Going from the pulpit to the pews: What does it mean to be a ‘professional’ Jewish rabbi?
How much of our own Jewish spirituality must necessarily be sacrificed on the altar, to create a more meaningful experience for our congregants?
Ten years ago, for the first time, I assumed the role of a service leader for the High Holy Days. Not yet a rabbi, but serving in my capacity as a rabbinic intern for a prominent synagogue in New York, I took the bimah and began what would become a decade assuming the responsibilities of the pulpit on Rosh Hashanah and Yom Kippur. I will never forget my first experience. Filling in for the Senior Rabbi after the Torah Service, I began by articulating the most rabbinic words I had ever uttered: “We will continue with the private recitation of the Amidah from page 237 to page 250 in your Mahzor.”
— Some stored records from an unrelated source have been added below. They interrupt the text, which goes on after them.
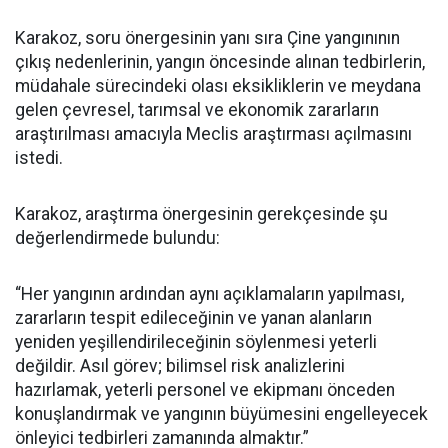
Karakoz, soru önergesinin yanı sıra Çine yangınının
çıkış nedenlerinin, yangın öncesinde alınan tedbirlerin,
müdahale sürecindeki olası eksikliklerin ve meydana
gelen çevresel, tarımsal ve ekonomik zararların
araştırılması amacıyla Meclis araştırması açılmasını
istedi.
Karakoz, araştırma önergesinin gerekçesinde şu
değerlendirmede bulundu:
“Her yangının ardından aynı açıklamaların yapılması,
zararların tespit edileceğinin ve yanan alanların
yeniden yeşillendirileceğinin söylenmesi yeterli
değildir. Asıl görev; bilimsel risk analizlerini
hazırlamak, yeterli personel ve ekipmanı önceden
konuşlandırmak ve yangının büyümesini engelleyecek
önleyici tedbirleri zamanında almaktır.”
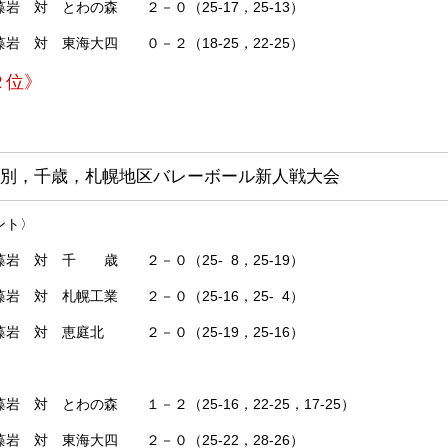
対 とわの森 ２－０（25-17，25-13）
対 東海大四 ０－２（18-25，22-25）
２位》
別，千歳，札幌地区バレーボール新人戦大会
ント〉
 対 千 歳 ２－０（25- 8，25-19）
対 札幌工業 ２－０（25-16，25- 4）
 対 恵庭北 ２－０（25-19，25-16）
わの森 １－２（25-16，22-25，17-25）
東海大四 ２－０（25-22，28-26）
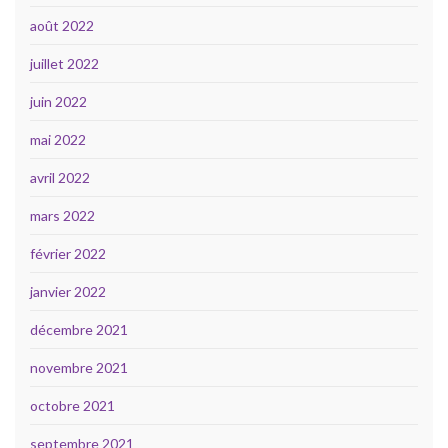
août 2022
juillet 2022
juin 2022
mai 2022
avril 2022
mars 2022
février 2022
janvier 2022
décembre 2021
novembre 2021
octobre 2021
septembre 2021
Then, as the congregation began to pray, I proceeded to have the following conversation in the darkest, most anxious recesses of my brain:
“I should be praying right now; yes, that is exactly what I am going to do. I will take a moment amidst the pressures of the pulpit and I will daven. OK – here I go. I am now davening. Am I davening too fast? I probably pray faster than most of my congregants because of the Hebrew factor, so maybe I will slow down. Yes I will slow down. This is a good pace. But what if they are reading the English? Or what if they aren’t davening at all but simply waiting for me, the rabbi, to turn around so that they know when it’s time to sit down? I know, I will wait until I hear the sound of them sitting down. Yes, that’s it, a few more minutes now should do it…”
Thus concluded my first Silent Amidah of the Musaf Service as a pulpit rabbi.
This individual story I believe is highly indicative of the predicament of the modern clergy person – how much of our own spirituality must necessarily be sacrificed on the altar, to create a more meaningful experience for our congregants? While it is certainly a profound blessing to be tasked with creating a positive religious experience for others, what about our own growth and development as individual Jews striving for and struggling with our own relationship with God?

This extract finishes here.